Книга Время магов. Великое десятилетие философии. 1919-1929, страница 60. Автор книги Вольфрам Айленбергер

Разделитель для чтения книг в онлайн библиотеке

Онлайн книга «Время магов. Великое десятилетие философии. 1919-1929»

Cтраница 60

Для всех так называемых «вещей», которые употребляются в осмотрительном и редко осознанно обдумываемом свершении нашей повседневности, Хайдеггер вводит новое, взятое из повседневного крестьянского языка Шварцвальда рамочное понятие. Он называет их – «средство».
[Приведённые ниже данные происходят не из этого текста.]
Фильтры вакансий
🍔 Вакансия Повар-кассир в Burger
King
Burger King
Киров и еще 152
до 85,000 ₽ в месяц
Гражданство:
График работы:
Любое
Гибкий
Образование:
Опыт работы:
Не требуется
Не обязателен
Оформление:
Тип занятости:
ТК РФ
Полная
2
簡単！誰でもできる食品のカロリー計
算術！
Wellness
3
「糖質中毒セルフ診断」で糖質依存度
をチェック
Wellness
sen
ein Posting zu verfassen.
Мы именуем встречающееся в озабочении сущее средством. В обращении находимы средство для письма, шитья, труда, измерения, транспортное средство. Способ бытия средства следует выявить. ‹…›

Одного средства строго беря не «бывает». К бытию средства всегда принадлежит целое средств, где оно может быть этим средством, какое оно есть. ‹…› Средство, отвечая своему свойству средства, есть всегда из принадлежности другому средству: средство для письма, перо, чернила, бумага, подкладка, стол ‹…› Эти «вещи» никогда не кажут себя сначала по себе, потом как сумма реалий заполняя комнату. ‹…› До него всегда уже открыта какая-то целость средств [231].
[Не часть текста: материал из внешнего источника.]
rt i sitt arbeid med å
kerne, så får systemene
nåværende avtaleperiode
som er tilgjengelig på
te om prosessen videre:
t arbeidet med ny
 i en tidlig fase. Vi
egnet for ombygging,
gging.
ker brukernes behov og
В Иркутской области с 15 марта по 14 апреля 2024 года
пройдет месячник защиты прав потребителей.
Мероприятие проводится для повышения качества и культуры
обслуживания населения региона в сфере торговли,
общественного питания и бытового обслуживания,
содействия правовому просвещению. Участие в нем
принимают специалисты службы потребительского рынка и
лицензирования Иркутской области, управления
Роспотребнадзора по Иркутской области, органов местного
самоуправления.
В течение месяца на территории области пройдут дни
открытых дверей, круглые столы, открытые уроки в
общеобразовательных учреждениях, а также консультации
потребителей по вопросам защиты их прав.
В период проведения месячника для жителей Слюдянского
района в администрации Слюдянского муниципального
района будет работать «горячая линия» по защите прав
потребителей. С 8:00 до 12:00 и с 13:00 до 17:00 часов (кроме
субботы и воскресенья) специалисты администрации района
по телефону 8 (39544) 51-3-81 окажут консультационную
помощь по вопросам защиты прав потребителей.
Точно так же, как Хайдеггер в духе своего приземленного прагматизма вновь ставит с головы на ноги исходно предполагаемую теоретико-познавательную ситуацию чистого созерцания, он переворачивает направленность объяснений классической эпистемологии картезианского толка, раскрывая средство как всегда принадлежащее к некой совокупности. Эта эпистемология исходила из единичных, атомизированных вещей, чтобы затем задаться вопросом, как из этих изначально отдельных частей можно составить целое. Для феноменологического прагматика Хайдеггера, однако, эта атомизация всегда предполагает исчезновение мира изначального опыта, в котором предметы еще до всякой теоретической рефлексии переживаются как включенные в наполненную значением целостность. В орудующем озабочении средством включенность его в целое прямо-таки осязаема. Ведь в рамках собственно центрального для его исследования вопроса о «бытии» Хайдеггер недвусмысленно поясняет, в чем подлинно проявляется, по крайней мере, бытие средства, а стало быть, и всех вещей, с которыми мы повседневно вступаем в обращение и с помощью которых устраиваемся и ориентируемся в этом мире. Для этого он, обитатель хижины и дровосек, приводит пример молотка:

‹…› чем меньше на вещь-молоток просто глазеют, тем ловчее ее применяют, тем исходнее становится отношение к ней, тем незатемненнее встречает она как то что она есть, как средство. Забивание само открывает специфическое «удобство» молотка. Способ бытия средства, в котором оно обнаруживает себя самим собой, мы именуем подручностью [232].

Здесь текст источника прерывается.